─── RECORDS

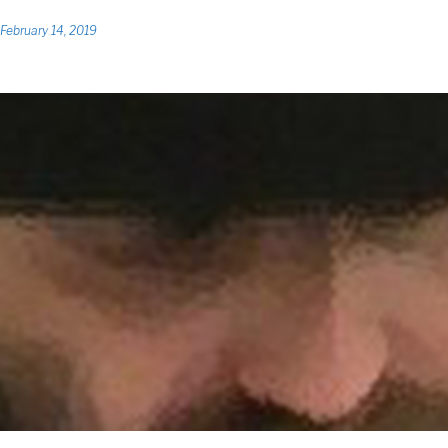
February 14, 2019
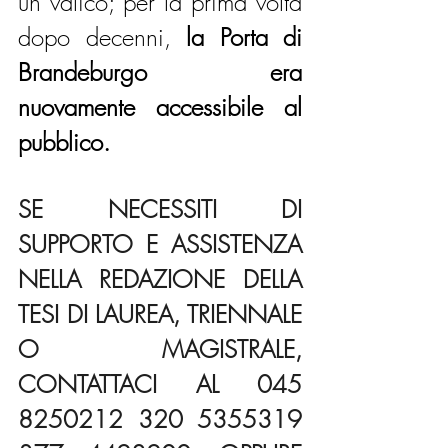
un valico; per la prima volta 
dopo decenni, 
la Porta di 
Brandeburgo era 
nuovamente accessibile al 
pubblico.
SE NECESSITI DI 
SUPPORTO E ASSISTENZA 
NELLA REDAZIONE DELLA 
TESI DI LAUREA, TRIENNALE 
O MAGISTRALE, 
CONTATTACI AL 045 
8250212 320 5355319 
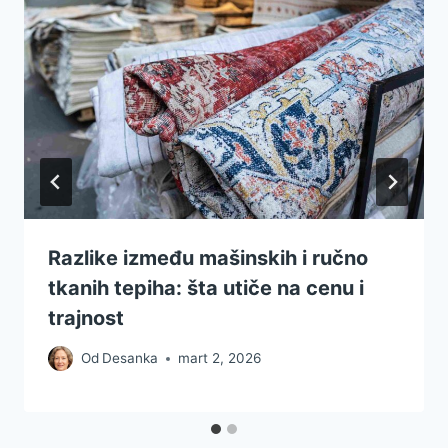
Razlike između mašinskih i ručno
tkanih tepiha: šta utiče na cenu i
trajnost
Od
Desanka
mart 2, 2026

──────

§ HOW TO COMPLETE THIS TASK: All of the material above is to be retyped verbatim, with its pictures omitted.

§ EXERCISE ANSWER:
February 14, 2019
un valico; per la prima volta 
dopo decenni, 
la Porta di 
Brandeburgo era 
nuovamente accessibile al 
pubblico.
SE NECESSITI DI 
SUPPORTO E ASSISTENZA 
NELLA REDAZIONE DELLA 
TESI DI LAUREA, TRIENNALE 
O MAGISTRALE, 
CONTATTACI AL 045 
8250212 320 5355319 
Razlike između mašinskih i ručno
tkanih tepiha: šta utiče na cenu i
trajnost
Od
Desanka
mart 2, 2026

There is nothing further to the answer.